*PROBLEM TO WORK ON*
Reproduce, exactly as they appear, the line containing "ナイトアトラクションもあり♪" and every line after it, ending with the last line of the records.

*Items listed in a dataset*

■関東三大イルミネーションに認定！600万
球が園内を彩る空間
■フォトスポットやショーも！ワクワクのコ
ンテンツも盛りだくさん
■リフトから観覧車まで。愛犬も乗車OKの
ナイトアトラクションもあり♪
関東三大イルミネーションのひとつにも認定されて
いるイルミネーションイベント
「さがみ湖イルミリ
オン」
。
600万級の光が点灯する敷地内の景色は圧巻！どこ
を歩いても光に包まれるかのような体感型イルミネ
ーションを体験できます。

*OUTPUT FOR THIS TASK*
ナイトアトラクションもあり♪
関東三大イルミネーションのひとつにも認定されて
いるイルミネーションイベント
「さがみ湖イルミリ
オン」
。
600万級の光が点灯する敷地内の景色は圧巻！どこ
を歩いても光に包まれるかのような体感型イルミネ
ーションを体験できます。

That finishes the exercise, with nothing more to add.